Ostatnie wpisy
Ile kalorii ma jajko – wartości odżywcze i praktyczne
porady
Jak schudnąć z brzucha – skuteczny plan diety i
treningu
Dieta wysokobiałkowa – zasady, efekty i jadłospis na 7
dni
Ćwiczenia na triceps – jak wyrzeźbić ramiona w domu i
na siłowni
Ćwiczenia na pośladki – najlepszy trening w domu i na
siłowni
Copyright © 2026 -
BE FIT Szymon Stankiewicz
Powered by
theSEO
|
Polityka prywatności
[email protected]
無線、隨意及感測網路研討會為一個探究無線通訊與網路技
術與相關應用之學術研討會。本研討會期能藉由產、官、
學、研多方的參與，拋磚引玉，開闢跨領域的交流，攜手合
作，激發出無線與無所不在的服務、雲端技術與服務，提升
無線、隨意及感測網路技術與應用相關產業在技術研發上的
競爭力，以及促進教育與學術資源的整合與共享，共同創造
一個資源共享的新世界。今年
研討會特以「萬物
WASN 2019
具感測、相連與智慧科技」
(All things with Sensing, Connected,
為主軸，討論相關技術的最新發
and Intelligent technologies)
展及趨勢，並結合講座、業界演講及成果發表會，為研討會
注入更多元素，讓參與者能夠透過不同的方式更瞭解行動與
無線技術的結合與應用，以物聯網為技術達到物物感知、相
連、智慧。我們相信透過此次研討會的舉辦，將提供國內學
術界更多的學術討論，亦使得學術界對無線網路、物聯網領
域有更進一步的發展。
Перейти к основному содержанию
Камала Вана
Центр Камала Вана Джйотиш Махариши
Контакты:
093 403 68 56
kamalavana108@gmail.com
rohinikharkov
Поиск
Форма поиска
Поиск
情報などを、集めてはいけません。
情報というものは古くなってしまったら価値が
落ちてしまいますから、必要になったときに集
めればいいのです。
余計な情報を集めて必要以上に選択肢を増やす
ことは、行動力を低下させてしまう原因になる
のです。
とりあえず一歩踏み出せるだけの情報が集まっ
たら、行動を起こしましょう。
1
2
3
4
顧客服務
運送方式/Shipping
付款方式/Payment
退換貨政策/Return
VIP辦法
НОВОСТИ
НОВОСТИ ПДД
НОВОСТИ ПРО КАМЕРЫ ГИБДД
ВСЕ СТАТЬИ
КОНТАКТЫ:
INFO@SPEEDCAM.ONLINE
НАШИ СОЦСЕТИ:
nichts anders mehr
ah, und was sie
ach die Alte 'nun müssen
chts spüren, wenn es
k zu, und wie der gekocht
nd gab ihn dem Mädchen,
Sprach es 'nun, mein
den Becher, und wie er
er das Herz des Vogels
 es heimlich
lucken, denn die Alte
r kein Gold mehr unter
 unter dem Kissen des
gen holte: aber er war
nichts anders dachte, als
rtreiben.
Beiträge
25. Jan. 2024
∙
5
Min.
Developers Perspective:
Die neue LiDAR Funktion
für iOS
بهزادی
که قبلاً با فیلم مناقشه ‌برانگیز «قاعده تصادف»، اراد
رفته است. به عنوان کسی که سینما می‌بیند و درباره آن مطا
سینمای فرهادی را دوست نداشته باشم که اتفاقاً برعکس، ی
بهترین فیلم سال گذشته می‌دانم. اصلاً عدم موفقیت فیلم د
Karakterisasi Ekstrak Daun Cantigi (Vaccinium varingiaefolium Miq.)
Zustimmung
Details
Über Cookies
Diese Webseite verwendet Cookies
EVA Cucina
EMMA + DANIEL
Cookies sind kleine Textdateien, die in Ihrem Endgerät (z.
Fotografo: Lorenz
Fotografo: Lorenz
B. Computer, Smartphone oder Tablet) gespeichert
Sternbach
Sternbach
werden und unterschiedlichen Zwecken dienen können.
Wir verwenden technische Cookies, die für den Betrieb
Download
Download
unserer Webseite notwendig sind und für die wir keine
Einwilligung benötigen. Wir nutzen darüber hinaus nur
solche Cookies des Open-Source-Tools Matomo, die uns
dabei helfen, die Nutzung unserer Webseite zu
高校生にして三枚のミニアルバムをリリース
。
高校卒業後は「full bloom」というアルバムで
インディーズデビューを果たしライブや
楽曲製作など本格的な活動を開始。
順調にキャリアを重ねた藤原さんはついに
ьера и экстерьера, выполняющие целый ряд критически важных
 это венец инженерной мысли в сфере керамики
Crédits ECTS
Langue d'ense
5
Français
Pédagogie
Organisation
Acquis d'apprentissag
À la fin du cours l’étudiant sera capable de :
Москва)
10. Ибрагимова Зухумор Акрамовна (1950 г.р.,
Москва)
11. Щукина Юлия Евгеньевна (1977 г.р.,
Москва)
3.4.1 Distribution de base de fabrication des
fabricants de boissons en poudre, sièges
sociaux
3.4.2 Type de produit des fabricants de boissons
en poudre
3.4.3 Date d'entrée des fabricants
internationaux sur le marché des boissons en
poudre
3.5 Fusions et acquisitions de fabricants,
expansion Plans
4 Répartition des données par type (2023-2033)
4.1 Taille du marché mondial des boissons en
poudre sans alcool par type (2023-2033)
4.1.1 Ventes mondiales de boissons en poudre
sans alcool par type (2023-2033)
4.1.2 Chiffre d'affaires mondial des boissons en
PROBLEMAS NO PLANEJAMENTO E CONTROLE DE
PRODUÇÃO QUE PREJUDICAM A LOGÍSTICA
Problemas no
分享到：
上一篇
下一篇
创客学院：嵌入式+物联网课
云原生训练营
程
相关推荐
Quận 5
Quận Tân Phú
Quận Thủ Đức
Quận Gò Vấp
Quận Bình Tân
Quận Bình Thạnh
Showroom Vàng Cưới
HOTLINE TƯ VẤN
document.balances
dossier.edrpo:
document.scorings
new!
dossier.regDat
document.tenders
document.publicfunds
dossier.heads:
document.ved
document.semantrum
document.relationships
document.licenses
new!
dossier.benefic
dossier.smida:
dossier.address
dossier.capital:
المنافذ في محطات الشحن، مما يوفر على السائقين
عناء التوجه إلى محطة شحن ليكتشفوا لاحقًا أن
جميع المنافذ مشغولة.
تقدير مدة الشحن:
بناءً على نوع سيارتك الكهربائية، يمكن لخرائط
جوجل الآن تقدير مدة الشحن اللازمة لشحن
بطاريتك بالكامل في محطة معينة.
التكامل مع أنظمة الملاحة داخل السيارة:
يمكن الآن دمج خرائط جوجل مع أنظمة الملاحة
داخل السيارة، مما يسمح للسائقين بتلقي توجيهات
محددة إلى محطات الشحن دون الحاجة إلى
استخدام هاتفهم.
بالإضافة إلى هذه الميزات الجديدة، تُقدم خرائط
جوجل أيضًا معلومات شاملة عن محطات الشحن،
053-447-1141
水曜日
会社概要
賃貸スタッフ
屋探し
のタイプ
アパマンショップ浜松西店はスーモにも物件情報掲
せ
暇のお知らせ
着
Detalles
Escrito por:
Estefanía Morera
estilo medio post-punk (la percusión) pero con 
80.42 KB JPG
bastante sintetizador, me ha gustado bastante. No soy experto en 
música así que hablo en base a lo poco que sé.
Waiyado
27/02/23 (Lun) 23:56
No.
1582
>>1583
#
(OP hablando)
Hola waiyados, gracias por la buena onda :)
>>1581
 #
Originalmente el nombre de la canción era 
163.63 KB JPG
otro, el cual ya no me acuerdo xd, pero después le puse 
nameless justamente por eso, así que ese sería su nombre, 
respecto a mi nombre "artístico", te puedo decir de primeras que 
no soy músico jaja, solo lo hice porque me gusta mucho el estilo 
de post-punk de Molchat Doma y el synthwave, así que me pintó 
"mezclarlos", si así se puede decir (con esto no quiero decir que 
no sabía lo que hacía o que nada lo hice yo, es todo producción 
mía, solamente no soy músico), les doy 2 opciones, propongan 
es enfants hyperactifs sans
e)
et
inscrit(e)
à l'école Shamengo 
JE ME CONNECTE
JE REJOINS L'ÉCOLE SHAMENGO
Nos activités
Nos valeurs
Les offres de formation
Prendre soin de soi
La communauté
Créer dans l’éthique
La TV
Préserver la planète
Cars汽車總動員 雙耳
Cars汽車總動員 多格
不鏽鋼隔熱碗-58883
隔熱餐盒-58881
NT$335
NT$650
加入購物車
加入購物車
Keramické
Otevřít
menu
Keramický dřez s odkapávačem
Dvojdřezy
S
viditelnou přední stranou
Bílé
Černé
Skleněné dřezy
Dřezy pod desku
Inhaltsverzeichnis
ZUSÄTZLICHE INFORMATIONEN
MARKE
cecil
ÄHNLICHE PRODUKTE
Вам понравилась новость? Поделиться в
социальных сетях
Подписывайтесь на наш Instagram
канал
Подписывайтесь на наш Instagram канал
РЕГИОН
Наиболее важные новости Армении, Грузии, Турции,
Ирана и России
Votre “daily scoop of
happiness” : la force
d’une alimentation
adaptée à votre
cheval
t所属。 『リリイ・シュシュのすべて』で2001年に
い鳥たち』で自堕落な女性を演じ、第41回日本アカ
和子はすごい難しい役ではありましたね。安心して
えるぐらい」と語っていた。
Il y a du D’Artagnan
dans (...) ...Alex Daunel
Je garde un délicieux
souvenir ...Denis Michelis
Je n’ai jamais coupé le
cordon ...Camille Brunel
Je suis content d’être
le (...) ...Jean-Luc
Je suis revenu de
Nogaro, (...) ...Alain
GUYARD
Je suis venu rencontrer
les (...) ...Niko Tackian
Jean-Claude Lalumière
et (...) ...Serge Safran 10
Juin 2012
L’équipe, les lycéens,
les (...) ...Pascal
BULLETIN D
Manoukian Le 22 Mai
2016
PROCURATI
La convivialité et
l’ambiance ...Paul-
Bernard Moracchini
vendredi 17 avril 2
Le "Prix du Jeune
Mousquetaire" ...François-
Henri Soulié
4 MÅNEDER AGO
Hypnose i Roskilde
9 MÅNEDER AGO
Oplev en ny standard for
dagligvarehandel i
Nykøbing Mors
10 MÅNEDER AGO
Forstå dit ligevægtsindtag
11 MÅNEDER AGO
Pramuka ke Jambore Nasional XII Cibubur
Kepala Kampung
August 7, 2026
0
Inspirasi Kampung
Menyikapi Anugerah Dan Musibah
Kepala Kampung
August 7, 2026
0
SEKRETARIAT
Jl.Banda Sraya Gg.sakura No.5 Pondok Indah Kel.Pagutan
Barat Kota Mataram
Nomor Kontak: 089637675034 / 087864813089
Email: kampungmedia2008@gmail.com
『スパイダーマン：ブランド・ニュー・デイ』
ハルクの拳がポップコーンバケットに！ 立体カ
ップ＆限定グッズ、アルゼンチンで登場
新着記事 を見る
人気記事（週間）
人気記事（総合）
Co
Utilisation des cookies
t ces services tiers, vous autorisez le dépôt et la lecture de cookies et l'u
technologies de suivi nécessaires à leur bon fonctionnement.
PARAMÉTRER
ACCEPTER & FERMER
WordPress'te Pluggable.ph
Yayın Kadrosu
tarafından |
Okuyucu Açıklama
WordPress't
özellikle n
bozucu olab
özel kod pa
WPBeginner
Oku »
-- -- --
▶ _AIM OF THE EXERCISE_
Lines from the one with "ACCEPTER & FERMER" through the last line of the listing above: return these exactly, and nothing else.

▶ _ANSWER TO THE EXERCISE_
ACCEPTER & FERMER
WordPress'te Pluggable.ph
Yayın Kadrosu
tarafından |
Okuyucu Açıklama
WordPress't
özellikle n
bozucu olab
özel kod pa
WPBeginner
Oku »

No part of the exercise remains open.